あべ弘士特別奨励賞を受賞したときさききよしさんの『8月6日のあさ』の表紙絵
 また暑い夏が巡ってきました。何度か訪れた広島の夏は、特に暑く感じられました。
 この作品は、市民の朗読会にもお使いいただき、さらに絵本作家のときさききよしさんの絵本原作としても使用していただきました。「矢祭もったいない図書館手づくり絵本コンクール 」であべ弘士特別奨励賞を受賞しています。
 ロシアが核兵器の使用をほのめかし、重大な危機的局面に私たちは心を痛めています。この作品を通して、強く平和を、核兵器のない世界の実現を訴えていきたいと思います。




             夏の朝


 由之助くんは三輪車に乗って、勇ましく「軍艦マーチ」を歌っていました。今朝お母さんは、呉の海軍工廠に行く大きいお兄ちゃんにお弁当を渡しながら、疎開のため岡山に行っているちい兄ちゃんのことを心配していました。
 「手紙では、元気にしているようだけど、しっかり食べているのだろうかね。」
 「食料不足はどこでも一緒じゃけんね。」
 大きいお兄ちゃんは、ぼそっと言って出かけました。
 由之助くんは、そんな二人の暗い顔を見ているのが嫌で、三輪車に乗って、通りに出たのです。大きな声で、軍艦マーチを歌います。
 
 恵子ちゃんは、昨日お母さんが作ってくれた、とうきびの人形さんおんぶして、ままごと遊びの相手はおらんじゃろかと、さっちゃんちに向かいました。
 玄関から声をかけると、さっちゃんは元気よく返事をしてくれました。
 「ちいと、待っとってね。すぐ行くけん。」
 さっちゃんのお兄ちゃんも、やはり小学六年生で学童疎開をしていて、昨日手紙が届いたばかりでした。手紙には、由之助くんのちい兄ちゃんと同じように、疎開先での楽しい暮らしぶりがしたためられていました。
 でも、さっちゃんのお母さんは、手紙にかすかにシミがついているのを、見逃しませんでした。シミに気づくと、文字にいつものような勢いがないのさえ気になりました。
 さっちゃんは、洋服を着て玄関を飛び出し、恵子ちゃんに笑いかけました。
 
 信弘くんは、お母さんの言いつけで、江波のおばさんのところへ使いに行くところです。
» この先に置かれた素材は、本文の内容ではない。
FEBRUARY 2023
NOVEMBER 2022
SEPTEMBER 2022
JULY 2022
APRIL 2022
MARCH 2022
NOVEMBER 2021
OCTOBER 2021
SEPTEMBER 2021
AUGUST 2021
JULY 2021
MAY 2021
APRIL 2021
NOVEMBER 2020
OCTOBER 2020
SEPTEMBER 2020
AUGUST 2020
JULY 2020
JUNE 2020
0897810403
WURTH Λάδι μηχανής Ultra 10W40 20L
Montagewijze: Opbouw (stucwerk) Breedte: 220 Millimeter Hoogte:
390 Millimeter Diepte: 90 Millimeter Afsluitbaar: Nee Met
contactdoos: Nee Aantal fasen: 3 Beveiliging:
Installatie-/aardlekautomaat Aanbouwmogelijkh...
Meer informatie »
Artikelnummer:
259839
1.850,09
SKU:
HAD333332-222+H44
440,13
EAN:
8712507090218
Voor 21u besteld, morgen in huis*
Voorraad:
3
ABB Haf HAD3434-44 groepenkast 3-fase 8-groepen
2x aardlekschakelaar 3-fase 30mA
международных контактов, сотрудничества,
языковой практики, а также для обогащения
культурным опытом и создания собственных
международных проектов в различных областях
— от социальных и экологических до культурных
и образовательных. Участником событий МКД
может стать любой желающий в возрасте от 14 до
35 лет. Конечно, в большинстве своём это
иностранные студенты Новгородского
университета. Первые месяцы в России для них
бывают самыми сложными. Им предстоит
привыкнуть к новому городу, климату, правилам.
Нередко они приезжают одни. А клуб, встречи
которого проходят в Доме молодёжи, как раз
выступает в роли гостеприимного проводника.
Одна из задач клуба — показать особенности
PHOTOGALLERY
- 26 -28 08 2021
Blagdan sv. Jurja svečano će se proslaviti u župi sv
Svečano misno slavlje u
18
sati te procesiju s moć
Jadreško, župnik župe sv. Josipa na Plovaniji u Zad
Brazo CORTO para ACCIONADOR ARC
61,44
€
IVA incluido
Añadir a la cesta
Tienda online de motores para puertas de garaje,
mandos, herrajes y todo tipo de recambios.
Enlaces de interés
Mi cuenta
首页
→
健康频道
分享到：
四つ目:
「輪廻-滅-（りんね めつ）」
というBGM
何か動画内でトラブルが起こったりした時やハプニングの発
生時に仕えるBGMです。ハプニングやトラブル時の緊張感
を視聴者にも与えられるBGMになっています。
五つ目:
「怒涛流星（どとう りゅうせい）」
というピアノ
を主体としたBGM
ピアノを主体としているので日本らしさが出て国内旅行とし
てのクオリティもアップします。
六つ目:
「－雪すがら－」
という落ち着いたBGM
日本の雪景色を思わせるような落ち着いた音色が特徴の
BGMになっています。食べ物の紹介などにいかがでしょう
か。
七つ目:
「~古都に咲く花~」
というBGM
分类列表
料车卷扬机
お父さんが、いよいよ外地に出征するというので、面会に持っていくぼた餅を作るための小豆をもらいに、おばさんのところへ行くのです。
 江波といってもとても近くなので、信弘くんはいつも一人で行けたのです。
 「おばちゃんに、またなにか美味しいものをもらえるかいね。朝飯が足りんかったもん。」
 暑くなり始めた青い空を眺めながら、大きく腕を振って歩きました。
 
 雪子お姉さんは、今年商工会にお勤めを始めたばかりです。お仕事は、初めてのことばかりで、なかなかうまくいきません。特に、紙に文字を印刷するタイプのお仕事は、毎日先輩に叱られてばかりです。
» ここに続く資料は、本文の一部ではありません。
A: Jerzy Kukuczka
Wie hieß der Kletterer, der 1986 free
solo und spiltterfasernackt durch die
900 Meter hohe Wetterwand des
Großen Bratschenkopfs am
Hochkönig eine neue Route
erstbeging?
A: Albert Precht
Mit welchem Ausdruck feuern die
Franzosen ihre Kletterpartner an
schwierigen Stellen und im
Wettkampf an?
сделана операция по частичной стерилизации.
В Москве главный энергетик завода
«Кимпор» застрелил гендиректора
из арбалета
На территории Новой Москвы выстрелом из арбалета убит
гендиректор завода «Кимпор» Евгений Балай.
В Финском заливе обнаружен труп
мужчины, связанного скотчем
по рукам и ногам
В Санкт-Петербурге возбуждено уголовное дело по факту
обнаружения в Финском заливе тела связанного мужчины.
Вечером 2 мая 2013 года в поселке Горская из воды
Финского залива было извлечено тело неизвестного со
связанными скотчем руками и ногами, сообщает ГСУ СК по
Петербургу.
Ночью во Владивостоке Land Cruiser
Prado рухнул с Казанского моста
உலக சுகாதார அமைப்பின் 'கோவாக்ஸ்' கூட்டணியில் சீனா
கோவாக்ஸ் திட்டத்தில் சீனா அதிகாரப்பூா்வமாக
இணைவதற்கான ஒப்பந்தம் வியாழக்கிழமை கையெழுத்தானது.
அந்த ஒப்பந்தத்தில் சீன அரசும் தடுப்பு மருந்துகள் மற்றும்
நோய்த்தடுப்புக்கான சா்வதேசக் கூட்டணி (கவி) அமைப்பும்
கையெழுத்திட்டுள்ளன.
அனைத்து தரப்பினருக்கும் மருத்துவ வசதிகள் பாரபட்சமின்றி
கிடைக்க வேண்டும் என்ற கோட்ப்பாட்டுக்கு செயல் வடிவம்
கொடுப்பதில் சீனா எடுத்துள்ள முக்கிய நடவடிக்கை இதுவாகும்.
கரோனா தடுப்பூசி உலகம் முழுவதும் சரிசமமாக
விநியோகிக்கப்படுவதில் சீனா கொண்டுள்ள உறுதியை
 でも雪子お姉さんは、恋人の広さんが戦場で頑張っていることを考えると、負けてはいられないと、自分に言い聞かせているのです。
 路面電車で、勤め先の商工会館に向かいながら、雪子お姉さんは広さんの顔を思い浮かべ、心の中が暖かくなるのでした。

 高橋さんは在郷軍人で、自分が先頭に立って防空訓練や、竹やりの戦闘訓練をしないと、みんなを守れないと必死な思いでした。
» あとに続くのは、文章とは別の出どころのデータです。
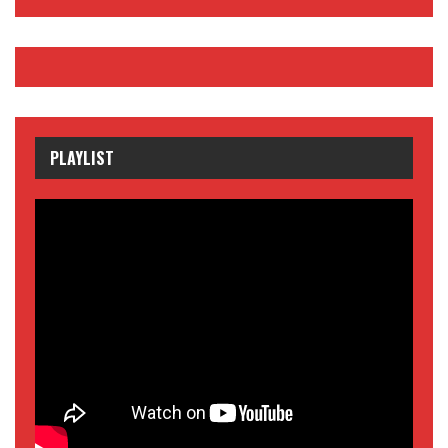
PLAYLIST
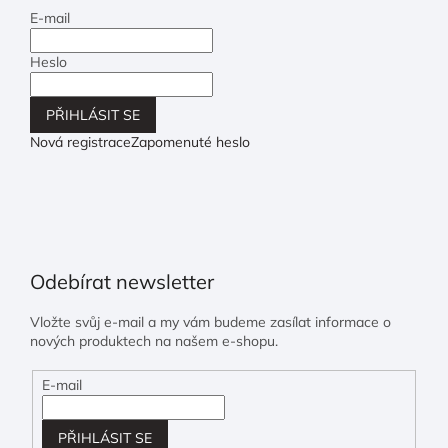
E-mail
Heslo
PŘIHLÁSIT SE
Nová registrace
Zapomenuté heslo
Odebírat newsletter
Vložte svůj e-mail a my vám budeme zasílat informace o
nových produktech na našem e-shopu.
E-mail
PŘIHLÁSIT SE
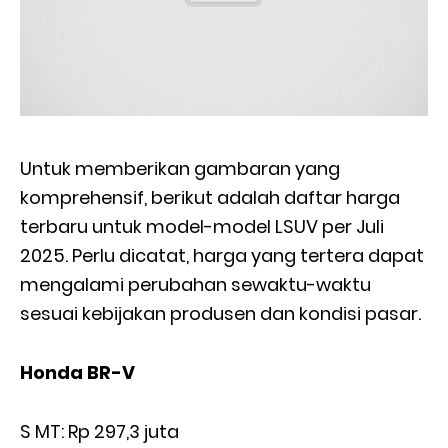
Untuk memberikan gambaran yang
komprehensif, berikut adalah daftar harga
terbaru untuk model-model LSUV per Juli
2025. Perlu dicatat, harga yang tertera dapat
mengalami perubahan sewaktu-waktu
sesuai kebijakan produsen dan kondisi pasar.
Honda BR-V
S MT: Rp 297,3 juta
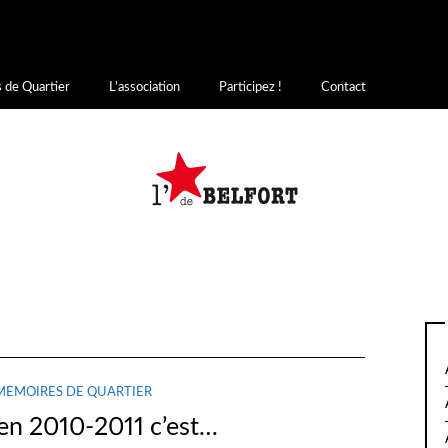
writee
on
incorrecte
. Le chargement de la traduction pour le domaine
a 
init
 chargées au moment de l’action
ou plus tard. Veuillez lire
Débogage 
s.php
on line
6170
 de Quartier
L’association
Participez !
Contact
MÉMOIRES DE QUARTIER
 en 2010-2011 c’est…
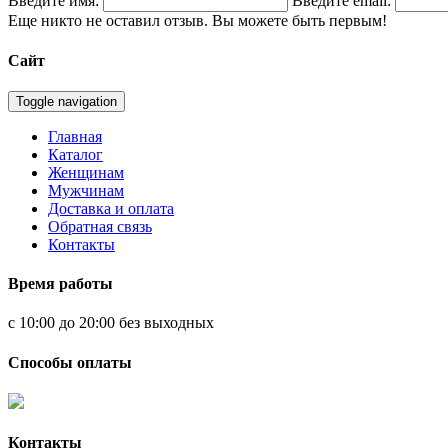
Введите имя:
Введите email:
Еще никто не оставил отзыв. Вы можете быть первым!
Сайт
Toggle navigation
Главная
Каталог
Женщинам
Мужчинам
Доставка и оплата
Обратная связь
Контакты
Время работы
с 10:00 до 20:00 без выходных
Способы оплаты
Контакты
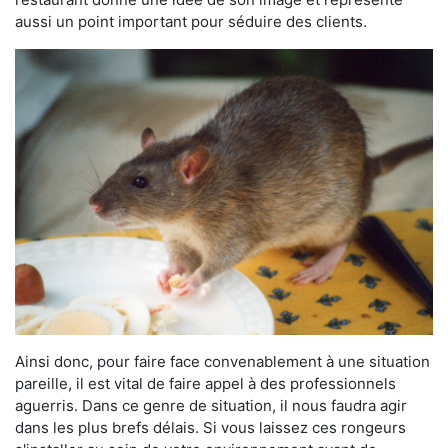
aussi un point important pour séduire des clients.
Ainsi donc, pour faire face convenablement à une situation
pareille, il est vital de faire appel à des professionnels
aguerris. Dans ce genre de situation, il nous faudra agir
dans les plus brefs délais. Si vous laissez ces rongeurs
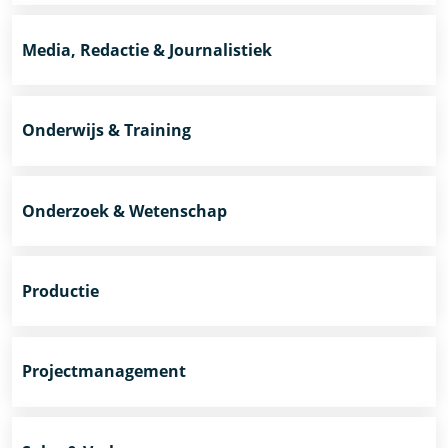
Media, Redactie & Journalistiek
Onderwijs & Training
Onderzoek & Wetenschap
Productie
Projectmanagement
 今日も近くの広場で、お母さんたちを集めて、竹やりの訓練です。
 さっちゃんのお母さんは、へっぴり腰で、あれではアメ公をやっつけられないなあ。由之助くんのお母さんは、優しすぎて気合が足りない。そんなことを考えながら、ゲートルを巻き終え、奥に向かって「ほいじゃあ、いってくるけえね。」と声をかけました。
 奥から「行ってらっしゃい。」と返ってきました。

八月六日、雲一つなく良く晴れた、いつもと変りない朝です
八時十五分。
 由之助くんも由之助くんのお母さんも大きいお兄ちゃんも、恵子ちゃんも恵子ちゃんのお母さんも、さっちゃんもさっちゃんのお母さんも、信弘くんも信弘くんのお母さんもおばさんも、雪子お姉さんも、高橋さんも高橋さんの奥さんも、まぶしい光に包まれました。